7 min / Par Thibault Dumas / Le 31 mars 2016 à 8 h 00 min

1 000 milliards d’euros par an, c’est la « valeur » que pourraient atteindre les données des consommateurs européens en 2020. D’où la course aux cartes de fidélité, désormais personnalisées, que se livrent les enseignes de grande surface alimentaire (GSA). Voyage dans le dessous des cartes, de la froideur des rayons d’un supermarché à celle d’un data center.


À la caisse : 20 % des clients, 80 % des profits

« Vous avez la carte du magasin ? », vous demande-t-on mécaniquement à la caisse de votre supermarché. Dans les rayons, les produits des marques distributeurs sont entourés de rouge. Les enceintes débitent des promotions accessibles grâce au précieux sésame. Une jolie affiche colorée détaille comment l’acquérir.
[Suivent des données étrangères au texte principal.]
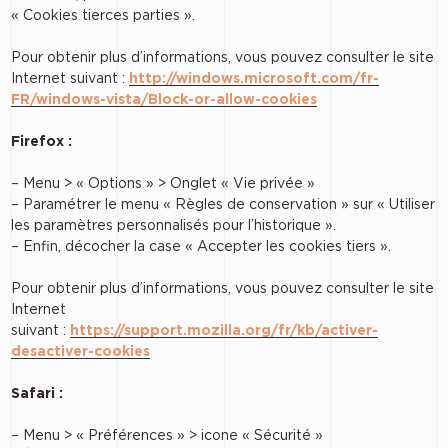
« Cookies tierces parties ».
Pour obtenir plus d’informations, vous pouvez consulter le site
Internet suivant :
http://windows.microsoft.com/fr-
FR/windows-vista/Block-or-allow-cookies
Firefox :
– Menu > « Options » > Onglet « Vie privée »
– Paramétrer le menu « Règles de conservation » sur « Utiliser
les paramètres personnalisés pour l’historique ».
– Enfin, décocher la case « Accepter les cookies tiers ».
Pour obtenir plus d’informations, vous pouvez consulter le site
Internet
suivant :
https://support.mozilla.org/fr/kb/activer-
desactiver-cookies
Safari :
– Menu > « Préférences » > icone « Sécurité »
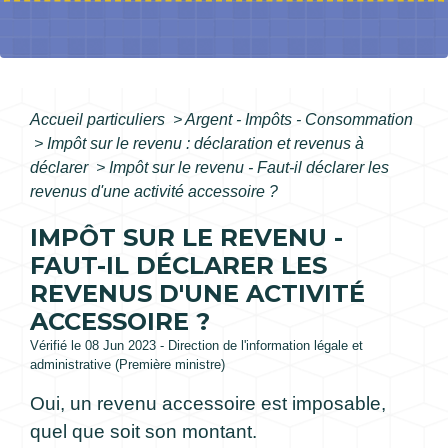
Accueil particuliers
>
Argent - Impôts - Consommation
>
Impôt sur le revenu : déclaration et revenus à
déclarer
>
Impôt sur le revenu - Faut-il déclarer les
revenus d'une activité accessoire ?
IMPÔT SUR LE REVENU -
FAUT-IL DÉCLARER LES
REVENUS D'UNE ACTIVITÉ
ACCESSOIRE ?
Vérifié le 08 Jun 2023 - Direction de l'information légale et
administrative (Première ministre)
Oui, un revenu accessoire est imposable,
quel que soit son montant.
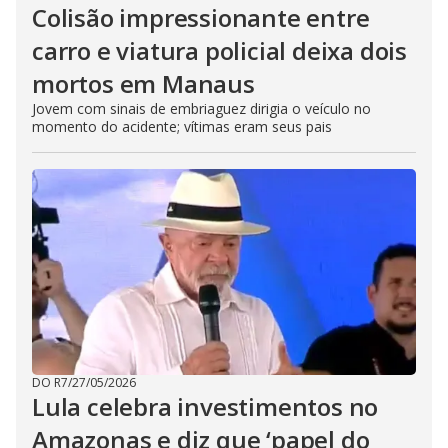
Colisão impressionante entre
carro e viatura policial deixa dois
mortos em Manaus
Jovem com sinais de embriaguez dirigia o veículo no
momento do acidente; vítimas eram seus pais
DO R7
/
27/05/2026
Lula celebra investimentos no
Amazonas e diz que ‘papel do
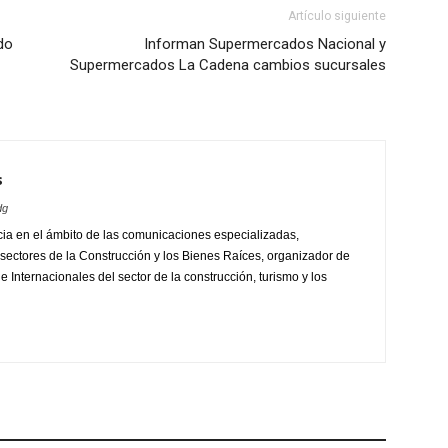
Artículo siguiente
do
Informan Supermercados Nacional y
Supermercados La Cadena cambios sucursales
s
dg
ia en el ámbito de las comunicaciones especializadas,
sectores de la Construcción y los Bienes Raíces, organizador de
 Internacionales del sector de la construcción, turismo y los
Pourquoi ne pas la prendre après tout ?

« [La fidélisation] s’inscrit dans un marketing dit “défensif” qui consiste à se concentrer sur les clients actuels », écrivent les universitaires belges Nathalie Demoulin et Pietro Zidda, dans un article de référence remontant à 2008. Car un acheteur régulier est plus intéressant qu’un acheteur occasionnel. « C’est simple : 20 % des clients génèrent 80 % des profits, avec une concurrence forte dans la grande distribution », rappelle Christophe Benavent, professeur en marketing à l’Université Paris Ouest.
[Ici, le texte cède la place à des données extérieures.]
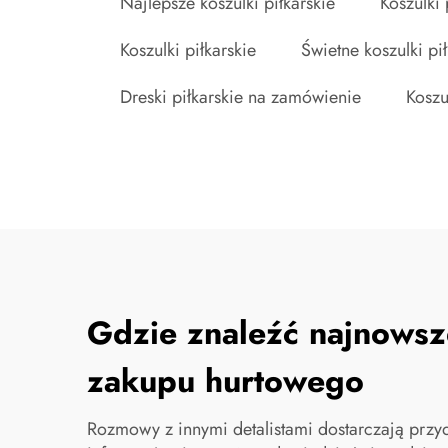
Najlepsze koszulki piłkarskie
Koszulki
Koszulki piłkarskie
Świetne koszulki pił
Dreski piłkarskie na zamówienie
Koszu
Gdzie znaleźć najnowsz
zakupu hurtowego
Rozmowy z innymi detalistami dostarczają przyd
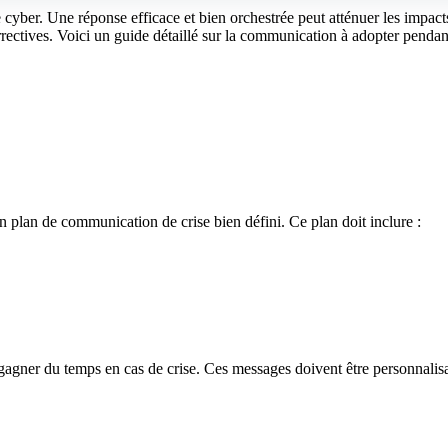
cyber. Une réponse efficace et bien orchestrée peut atténuer les impacts 
rrectives. Voici un guide détaillé sur la communication à adopter pendan
n plan de communication de crise bien défini. Ce plan doit inclure :
gagner du temps en cas de crise. Ces messages doivent être personnalisab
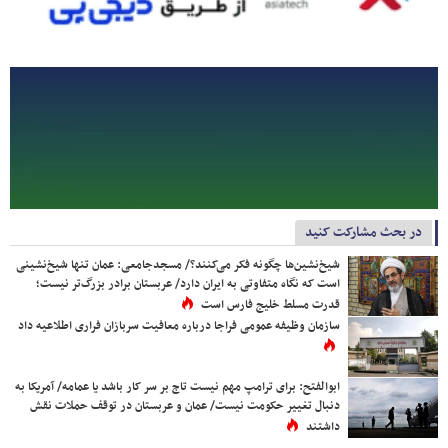
در بحث مشارکت کنید
شیخ‌نشین‌ها چگونه فکر می‌کنند؟/ مسجدجامعی: عمان تنها شیخ‌نشینی
است که نگاه متفاوتی به ایران دارد/ عربستان برادر بزرگ‌تر نیست؛
قدرت مسلط خلیج فارس است
سازمان وظیفه عمومی فراجا درباره معافیت سربازان فراری اطلاعیه داد
ابوالفتح: برای ترامپ مهم نیست تاج بر سر کار باشد یا عمامه/ آمریکا به
دنبال تغییر حکومت نیست/ عمان و عربستان در توقف حملات نقش
داشتند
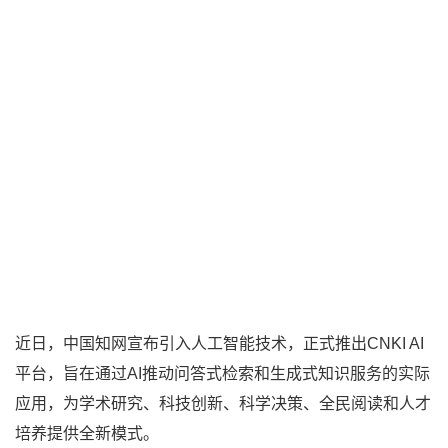
近日，中国知网宣布引入人工智能技术，正式推出CNKI AI
平台，旨在通过AI推动问答式检索和生成式知识服务的实际
应用，为学术研究、科技创新、科学决策、全民阅读和人才
培养提供全新模式。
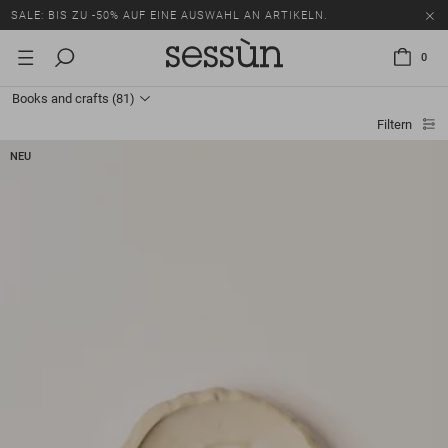
SALE: BIS ZU -50% AUF EINE AUSWAHL AN ARTIKELN.
0
Books and crafts
(81)
Filtern
NEU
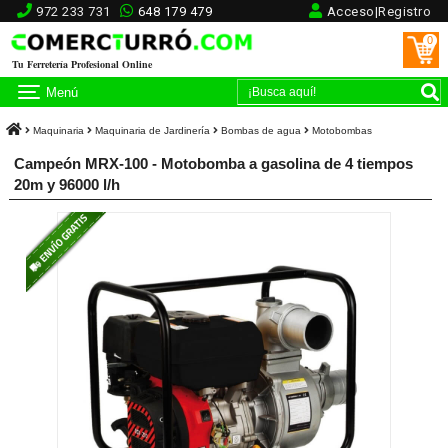
972 233 731
648 179 479
Acceso|Registro
0
Tu Ferretería Profesional Online
Menú
Maquinaria
Maquinaria de Jardinería
Bombas de agua
Motobombas
Campeón MRX-100 - Motobomba a gasolina de 4 tiempos
20m y 96000 l/h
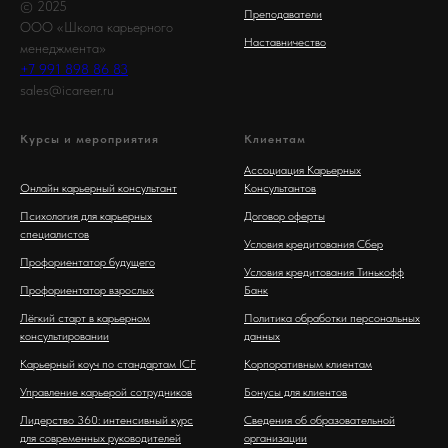
© 2025
Преподаватели
ООО «Школа карьерного
Наставничество
менеджмента»
+7 991 898 86 83
sales@icareer.ru
Курсы и мероприятия
Клиентам
Ассоциация Карьерных
Онлайн карьерный консультант
Консультантов
Психология для карьерных
Договор оферты
специалистов
Условия кредитования Сбер
Профориентатор будущего
Условия кредитования Тинькофф
Профориентатор взрослых
Банк
Лёгкий старт в карьерном
Политика обработки персональных
консультировании
данных
Карьерный коуч по стандартам ICF
Корпоративным клиентам
Управление карьерой сотрудников
Бонусы для клиентов
Лидерство 360: интенсивный курс
Сведения об образовательной
для современных руководителей
организации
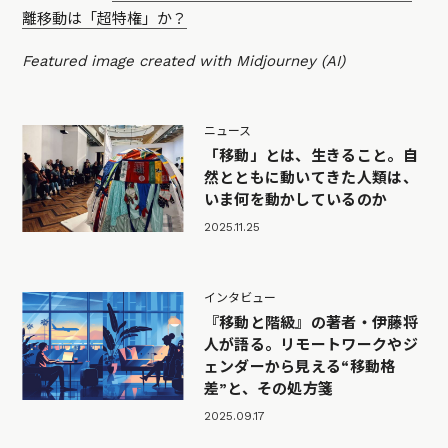
離移動は「超特権」か？
Featured image created with Midjourney (AI)
ニュース
「移動」とは、生きること。自
然とともに動いてきた人類は、
いま何を動かしているのか
2025.11.25
インタビュー
『移動と階級』の著者・伊藤将
人が語る。リモートワークやジ
ェンダーから見える“移動格
差”と、その処方箋
2025.09.17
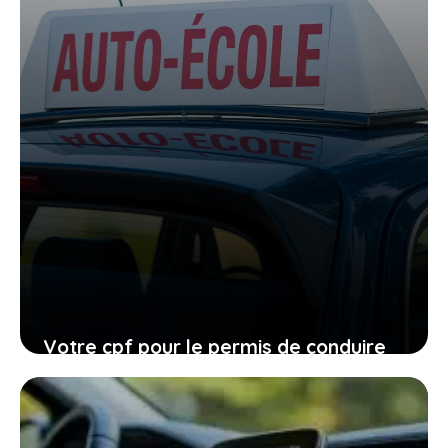
Votre cpf pour le permis de conduire
expire en 2026, ne laissez pas filer
cette ultime chance
27 janvier 2026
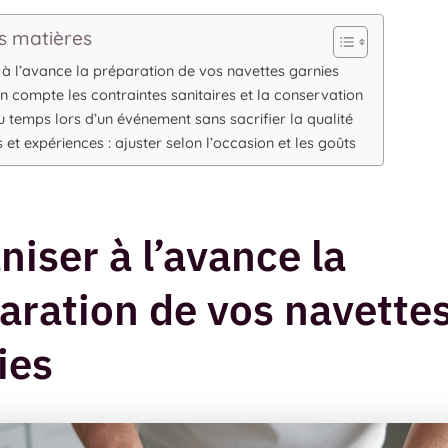
s matières
 à l’avance la préparation de vos navettes garnies
n compte les contraintes sanitaires et la conservation
 temps lors d’un événement sans sacrifier la qualité
 et expériences : ajuster selon l’occasion et les goûts
niser à l’avance la
aration de vos navette
ies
On souscrit donc d’abord à une carte dans « son » hyper/supermarché, surtout quand il communique allègrement dessus. Un vague formulaire à remplir, une signature sur un coin de caisse et vogue la carte plastifiée… Très simple, trop simple même, selon une enquête de 2014 de l’association Consommation Logement Cadre de vie (CLCV) : « Quand un formulaire est utilisé, l’information est noyée dans les conditions générales. Bien souvent, aucun exemplaire n’est finalement remis au consommateur ».

Dans les rayons : « Une prise d’otages »

Quasiment neuf enseignes alimentaires sur dix proposent un programme fidélité, avec des avantages variés : remises, points à cumuler, informations exclusives, événements, cadeaux annexes… Le site Radins.com a dressé un comparatif détaillé entre Auchan, Carrefour, Dia, Intermarché, Leclerc, Monoprix et Système U, les principales.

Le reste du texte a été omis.